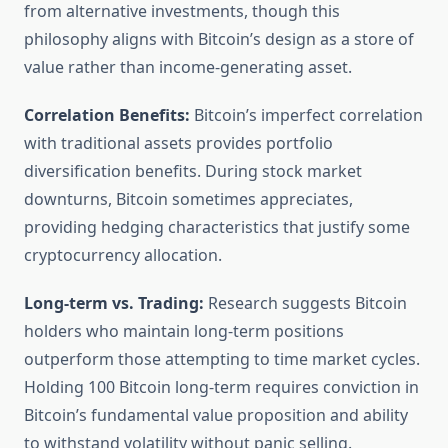
from alternative investments, though this
philosophy aligns with Bitcoin’s design as a store of
value rather than income-generating asset.
Correlation Benefits:
Bitcoin’s imperfect correlation
with traditional assets provides portfolio
diversification benefits. During stock market
downturns, Bitcoin sometimes appreciates,
providing hedging characteristics that justify some
cryptocurrency allocation.
Long-term vs. Trading:
Research suggests Bitcoin
holders who maintain long-term positions
outperform those attempting to time market cycles.
Holding 100 Bitcoin long-term requires conviction in
Bitcoin’s fundamental value proposition and ability
to withstand volatility without panic selling.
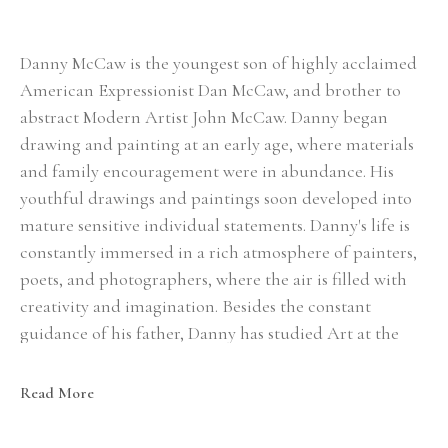
Danny McCaw is the youngest son of highly acclaimed 
American Expressionist Dan McCaw, and brother to 
abstract Modern Artist John McCaw. Danny began 
drawing and painting at an early age, where materials 
and family encouragement were in abundance. His 
youthful drawings and paintings soon developed into 
mature sensitive individual statements. Danny's life is 
constantly immersed in a rich atmosphere of painters, 
poets, and photographers, where the air is filled with 
creativity and imagination. Besides the constant 
guidance of his father, Danny has studied Art at the 
Scottsdale Art School, and with one of America's 
leading figure painters, Steve Huston. To Danny, the 
Read More
search for his own individuality is of the utmost 
importance. His Art is full of honesty and creativity, 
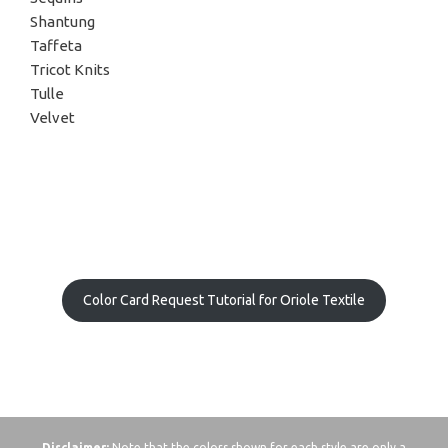
Shantung
Taffeta
Tricot Knits
Tulle
Velvet
Color Card Request Tutorial for Oriole Textile
Disclaimer:
Note that the colors shown for each style are only a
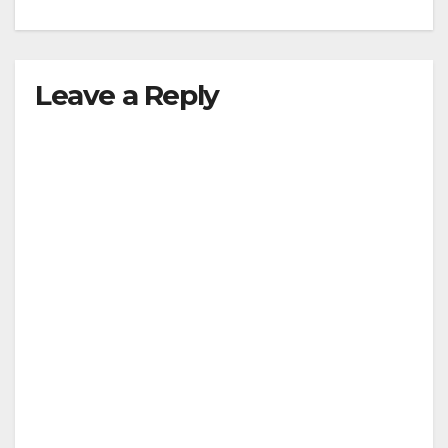
Leave a Reply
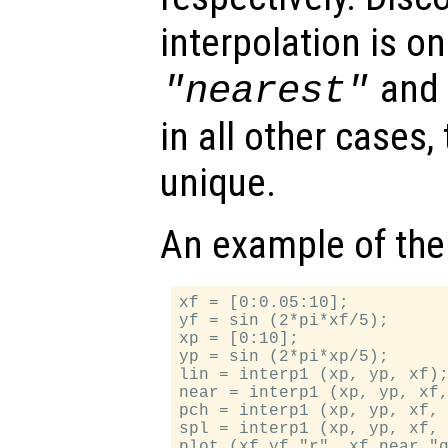
interpolation is on
an
"nearest"
in all other cases,
unique.
An example of the
xf = [0:0.05:10];

yf = sin (2*pi*xf/5);

xp = [0:10];

yp = sin (2*pi*xp/5);

lin = interp1 (xp, yp, xf);
near = interp1 (xp, yp, xf,
pch = interp1 (xp, yp, xf, 
spl = interp1 (xp, yp, xf, 
plot (xf,yf,"r", xf,near,"g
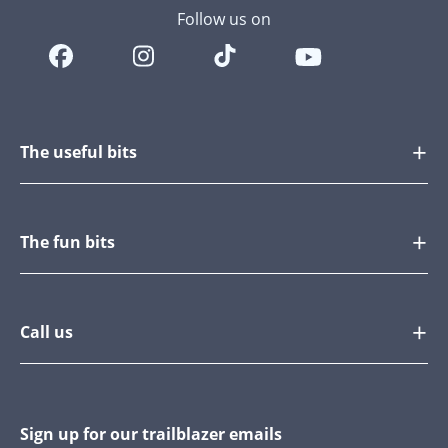
Follow us on
The useful bits
The fun bits
Call us
Sign up for our trailblazer emails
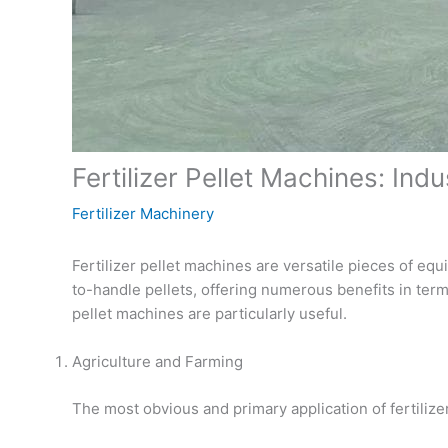
Fertilizer Pellet Machines: Ind
Fertilizer Machinery
Fertilizer pellet machines are versatile pieces of eq
to-handle pellets, offering numerous benefits in terms
pellet machines are particularly useful.
Agriculture and Farming
The most obvious and primary application of fertilizer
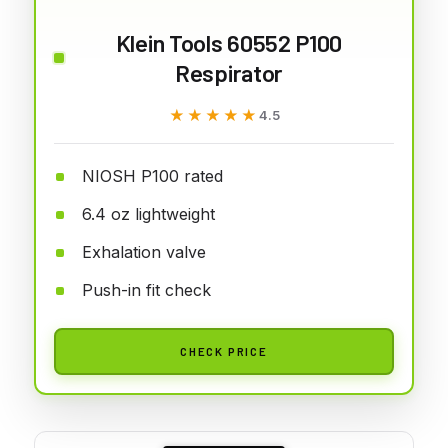
Klein Tools 60552 P100
Respirator
★★★★★
★★★★★
4.5
NIOSH P100 rated
6.4 oz lightweight
Exhalation valve
Push-in fit check
CHECK PRICE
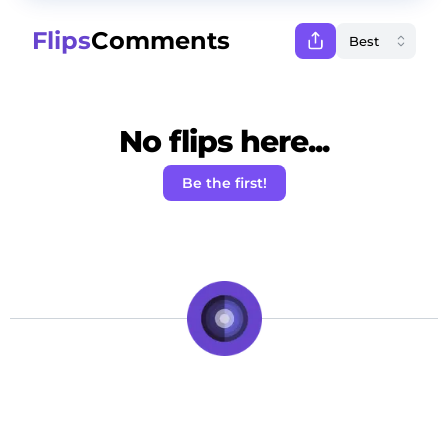
Flips
Comments
No flips here...
Be the first!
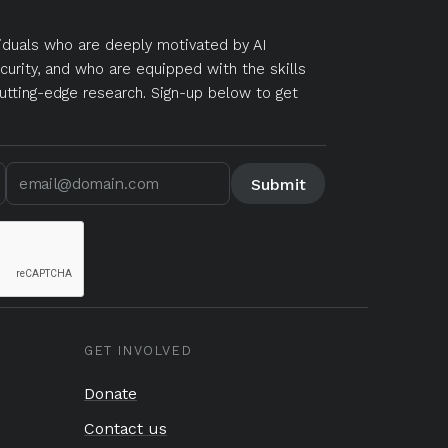
duals who are deeply motivated by AI
curity, and who are equipped with the skills
utting-edge research. Sign-up below to get
GET INVOLVED
Donate
Contact us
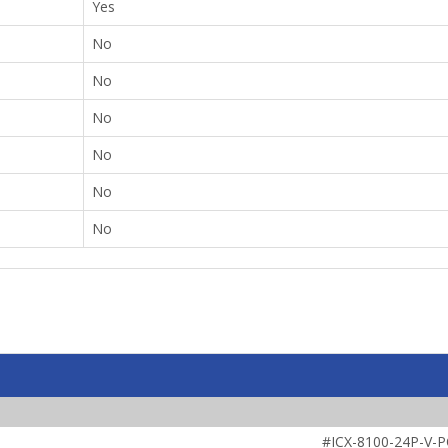
Yes
No
No
No
No
No
No
#ICX-8100-24P-V-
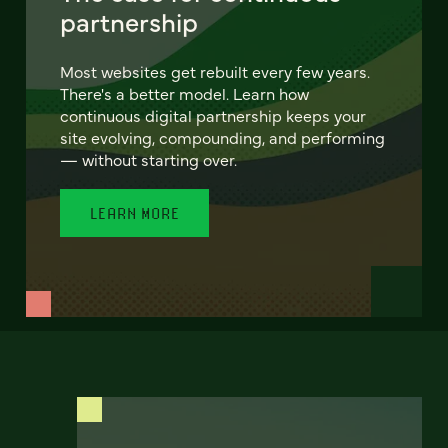
partnership
Most websites get rebuilt every few years.
There's a better model. Learn how
continuous digital partnership keeps your
site evolving, compounding, and performing
— without starting over.
LEARN MORE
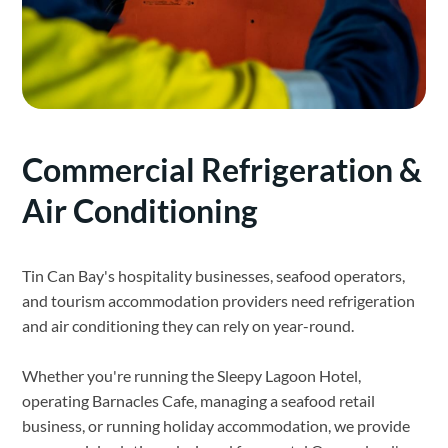
Commercial Refrigeration &
Air Conditioning
Tin Can Bay's hospitality businesses, seafood operators,
and tourism accommodation providers need refrigeration
and air conditioning they can rely on year-round.
Whether you're running the Sleepy Lagoon Hotel,
operating Barnacles Cafe, managing a seafood retail
business, or running holiday accommodation, we provide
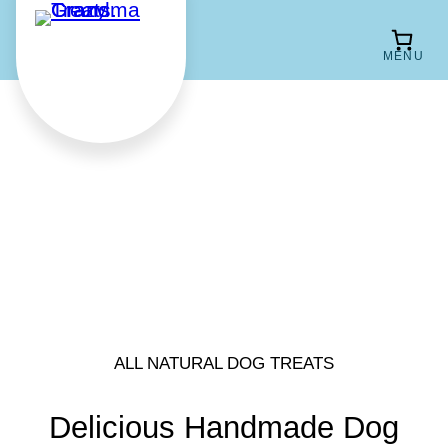
Skip
to
content
ALL NATURAL DOG TREATS
Delicious Handmade Dog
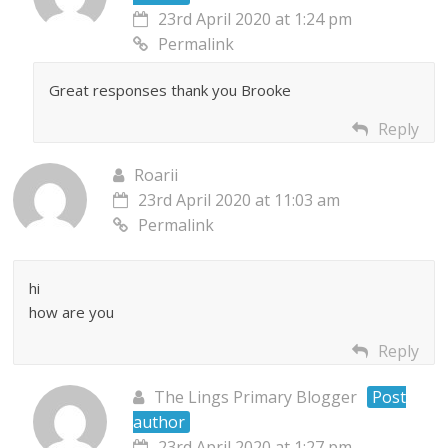
23rd April 2020 at 1:24 pm
Permalink
Great responses thank you Brooke
Reply
Roarii
23rd April 2020 at 11:03 am
Permalink
hi
how are you
Reply
The Lings Primary Blogger
Post
author
23rd April 2020 at 1:27 pm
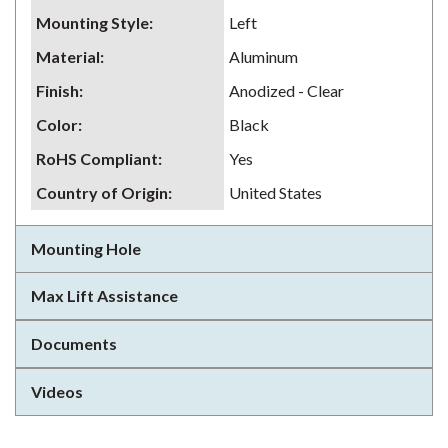
Mounting Style
:
Left
Material
:
Aluminum
Finish
:
Anodized - Clear
Color
:
Black
RoHS Compliant
:
Yes
Country of Origin
:
United States
Mounting Hole
Max Lift Assistance
Documents
Videos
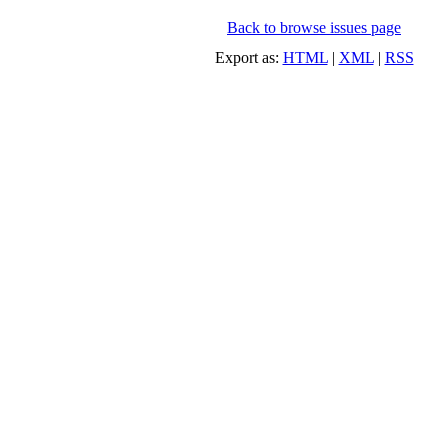
Back to browse issues page
Export as:
HTML
|
XML
|
RSS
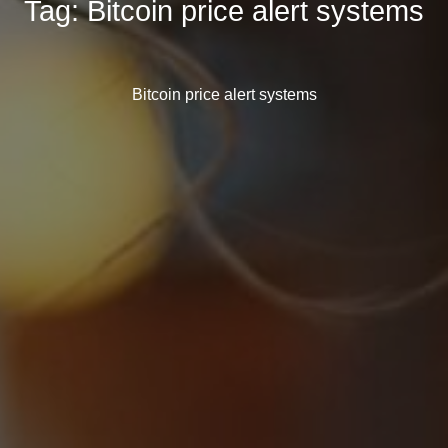
Tag:
Bitcoin price alert systems
Bitcoin price alert systems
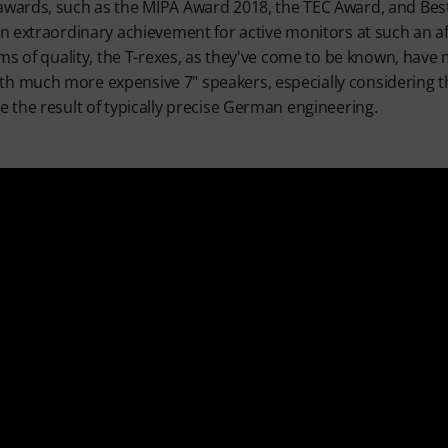
wards, such as the MIPA Award 2018, the TEC Award, and Bes
an extraordinary achievement for active monitors at such an a
rms of quality, the T-rexes, as they've come to be known, have
 much more expensive 7" speakers, especially considering 
e the result of typically precise German engineering.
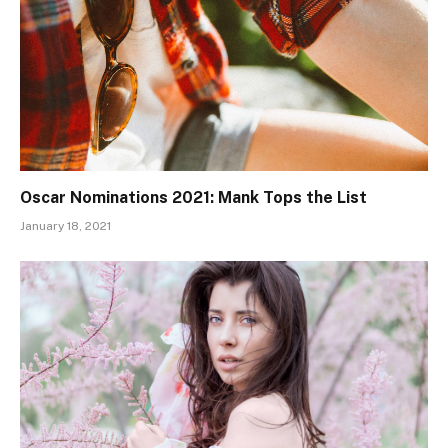
Oscar Nominations 2021: Mank Tops the List
January 18, 2021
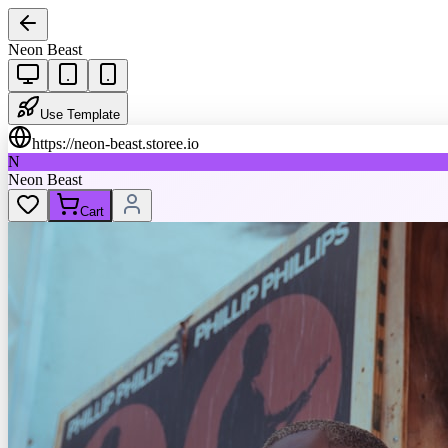
Neon Beast
Use Template
https://
neon-beast.storee.io
N
Neon Beast
Cart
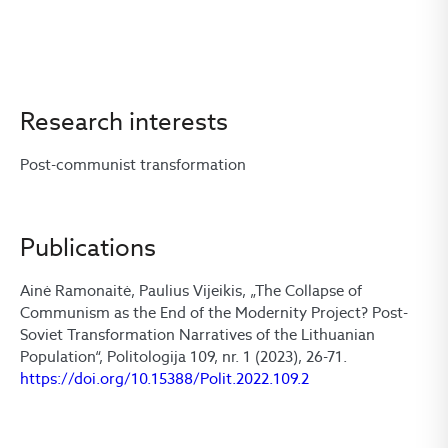
Research interests
Post-communist transformation
Publications
Ainė Ramonaitė, Paulius Vijeikis, „The Collapse of
Communism as the End of the Modernity Project? Post-
Soviet Transformation Narratives of the Lithuanian
Population“, Politologija 109, nr. 1 (2023), 26-71.
https://doi.org/10.15388/Polit.2022.109.2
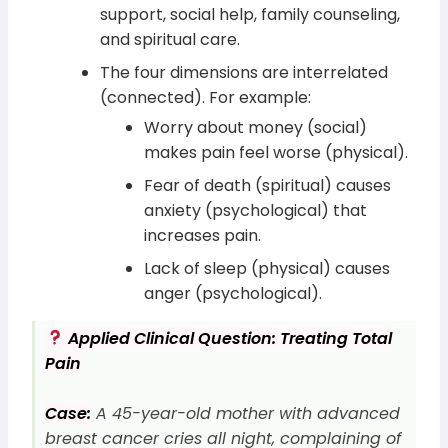
support, social help, family counseling,
and spiritual care.
The four dimensions are interrelated
(connected). For example:
Worry about money (social)
makes pain feel worse (physical).
Fear of death (spiritual) causes
anxiety (psychological) that
increases pain.
Lack of sleep (physical) causes
anger (psychological).
Applied Clinical Question: Treating Total
Pain
Case:
A 45-year-old mother with advanced
breast cancer cries all night, complaining of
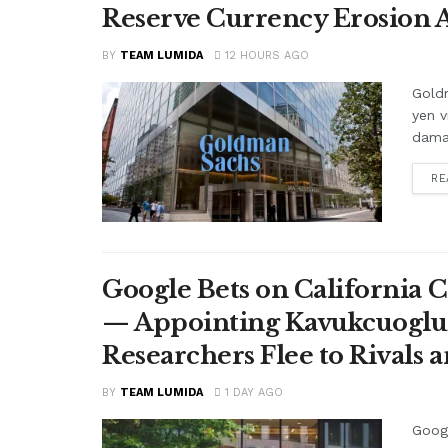
Reserve Currency Erosion
BY
TEAM LUMIDA
12 HOURS AGO
Goldm
yen v
damag
RE
Google Bets on California C
— Appointing Kavukcuoglu a
Researchers Flee to Rivals 
BY
TEAM LUMIDA
1 DAY AGO
Googl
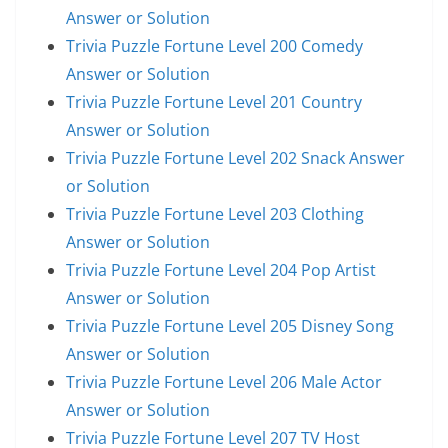
Answer or Solution
Trivia Puzzle Fortune Level 200 Comedy
Answer or Solution
Trivia Puzzle Fortune Level 201 Country
Answer or Solution
Trivia Puzzle Fortune Level 202 Snack Answer
or Solution
Trivia Puzzle Fortune Level 203 Clothing
Answer or Solution
Trivia Puzzle Fortune Level 204 Pop Artist
Answer or Solution
Trivia Puzzle Fortune Level 205 Disney Song
Answer or Solution
Trivia Puzzle Fortune Level 206 Male Actor
Answer or Solution
Trivia Puzzle Fortune Level 207 TV Host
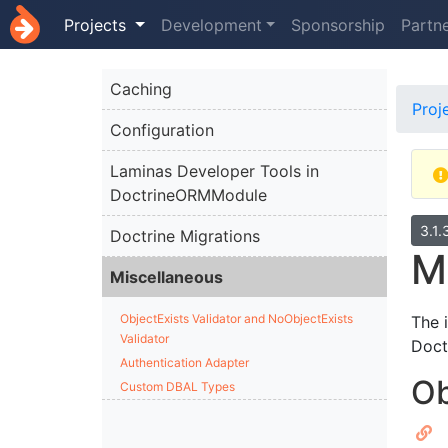
Projects
Development
Sponsorship
Partn
Caching
Proj
Configuration
Laminas Developer Tools in
DoctrineORMModule
3.1.
Doctrine Migrations
M
Miscellaneous
ObjectExists Validator and NoObjectExists
The 
Validator
Doct
Authentication Adapter
Ob
Custom DBAL Types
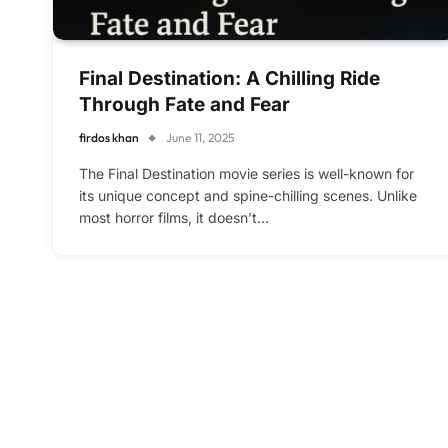
Final Destination: A Chilling Ride
Through Fate and Fear
firdos khan
June 11, 2025
The Final Destination movie series is well-known for
its unique concept and spine-chilling scenes. Unlike
most horror films, it doesn’t…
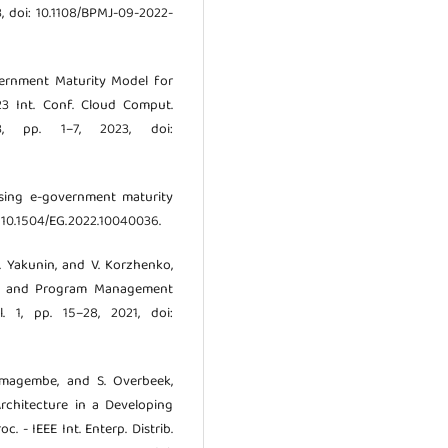
3, doi: 10.1108/BPMJ-09-2022-
overnment Maturity Model for
23 Int. Conf. Cloud Comput.
23, pp. 1–7, 2023, doi:
lysing e-government maturity
oi: 10.1504/EG.2022.10040036.
A. Yakunin, and V. Korzhenko,
ect and Program Management
l. 1, pp. 15–28, 2021, doi:
 Namagembe, and S. Overbeek,
rchitecture in a Developing
 - IEEE Int. Enterp. Distrib.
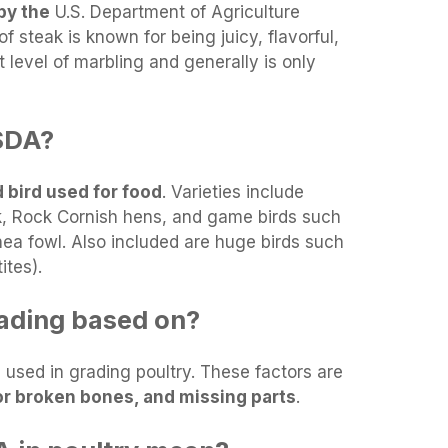
by the
U.S. Department of Agriculture
f steak is known for being juicy, flavorful,
t level of marbling and generally is only
SDA?
 bird used for food
. Varieties include
k, Rock Cornish hens, and game birds such
ea fowl. Also included are huge birds such
ites).
rading based on?
 used in grading poultry. These factors are
or broken bones, and missing parts
.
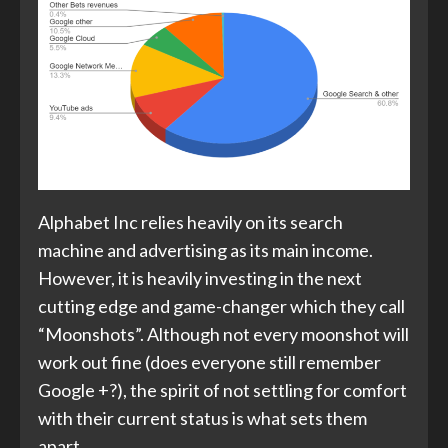
Alphabet Inc relies heavily on its search
machine and advertising as its main income.
However, it is heavily investing in the next
cutting edge and game-changer which they call
“Moonshots”. Although not every moonshot will
work out fine (does everyone still remember
Google +?), the spirit of not settling for comfort
with their current status is what sets them
apart.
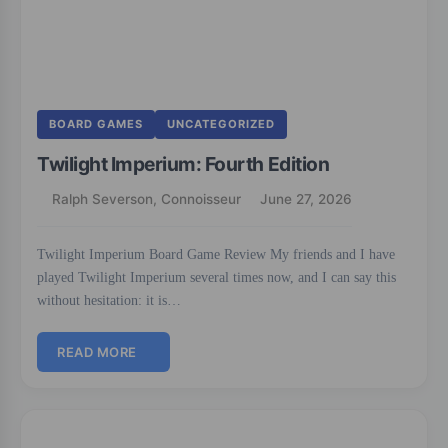
BOARD GAMES
UNCATEGORIZED
Twilight Imperium: Fourth Edition
Ralph Severson, Connoisseur
June 27, 2026
Twilight Imperium Board Game Review My friends and I have
played Twilight Imperium several times now, and I can say this
without hesitation: it is…
READ MORE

_____

PROBLEM REQUIREMENTS
Among the lines above, which hold the word "edge"? Report each one.

WRITTEN SOLUTION
utting-edge research. Sign-up below to get
cutting edge and game-changer which they call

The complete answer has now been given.